Должно быть, ораторское мастерство и сила речей Вишневского оставляли глубокий след в памяти людей, потому что и годы не стирали его. Много позднее Александр Яшин дополнил дневниковую запись военных лет следующими строками: «Самое яркое воспоминание у меня о Всеволоде Вишневском оставил день 5 апреля 1942 года. Мы с ним выступали по Ленинградскому радио. Предполагалось, что я прочитаю стихи, а Всеволод Витальевич — заготовленную заранее и процензурованную речь. Но во время нашего выступления на Ленинград посыпались бомбы, сигналы воздушной тревоги сбили размеренный ход передачи. Сидевший у микрофона Вишневский отодвинул текст речи и начал говорить без бумажки, к ужасу ведущего диктора. Он не говорил — он рубил, бил, вдалбливал — кулак его застучал по столу…»
Несмотря на большую популярность выступлений Вишневского по радио, прямых откликов на них, кроме воспоминаний более позднего времени, практически не сохранилось. И это естественно. Зато история сберегла другие, куда более ценные документы — личные письма, дневники, в которых упоминается его имя. Вот хотя бы такая, светящаяся угловатой непосредственностью запись ленинградской школьницы Майи Бубновой от 23 января года: «Вчера Всеволод Вишневский по радио выступал. Прямо молодец парень, в моем духе. Всегда вовремя выступит и скажет, скажет прямо, ясно, хорошо, по-ленинградски, по- большевистски…»
В другой раз на улице кто-то неожиданно сказал ему: «Почет вам и уважение…» От неожиданности Вишневский смутился и по-военному отдал честь. А в мае года на золотисто-зеленой от игры теней и солнечных пятен набережной Невы к нему подошла незнакомая женщина и спросила:
— Вы товарищ Вишневский?
— Да.
Она пожала руку:
— Как писателю…
Подобного рода признания-благодарности будут приходить к нему до самых последних дней жизни: одно его имя вызывало у многих воспоминания о Ленинграде, о блокаде.
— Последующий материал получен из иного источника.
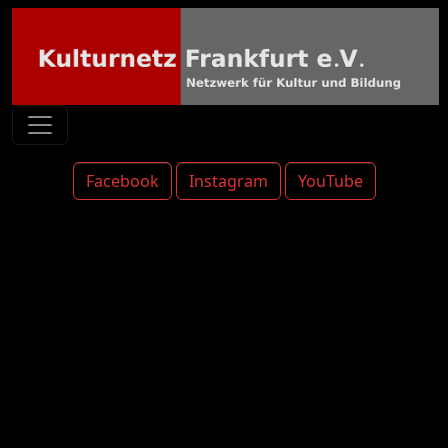
Facebook
Instagram
YouTube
Военные дневники Вишневского раскрывают многообразие и насыщенность взаимоотношений их автора с людьми. Не было случая, чтобы Всеволод Витальевич кому-либо не ответил на письмо, не поддержал дружеским словом, советом. Если он чувствовал, что кто-то в нем нуждается, откликался немедля.
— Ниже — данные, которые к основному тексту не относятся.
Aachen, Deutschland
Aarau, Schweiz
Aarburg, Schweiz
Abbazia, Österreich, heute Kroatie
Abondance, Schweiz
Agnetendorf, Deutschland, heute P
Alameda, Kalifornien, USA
…Навестил товарища Иголкина в госпитале. Это необыкновенной душевной силы простой русский моряк. Ранен, без ноги и с простреленной второй ногой, но рвется на фронт: «Я ведь пишу двумя пальцами, могу и из автомата стрелять, в засаде могу быть». «Взволновала меня встреча с ним до невероятия, — записал в тот день Вишневский. — Святые люди! Терпят боль, одиночество… Иголкин обрадовался мне: „Всеволод Витальевич! Ты мне самый дорогой человек!“ Много раз повторял эту фразу, мы крепко обнялись».
В другом месте дневника — скупые строки о том, что в самые голодные дни зимы сорок второго года он делится скудным пайком. Из воспоминаний 3. Венгеровой, опубликованных в сборнике «Писатель-боец», выяснилось, что речь шла, в частности, и о ней.
…Однажды по пути на службу (она работала вольнонаемной машинисткой в Пубалте) почувствовала, что теряет силы. На мосту Лейтенанта Шмидта присела и не смогла встать. К ней подошел какой-то военный, насильно поднял и помог дойти до штаба. А на другой день в пустынном коридоре четвертого этажа Венгерова снова встретила вчерашнего военного: он молча, ни о чем не спрашивая, дал ей кусок сахару.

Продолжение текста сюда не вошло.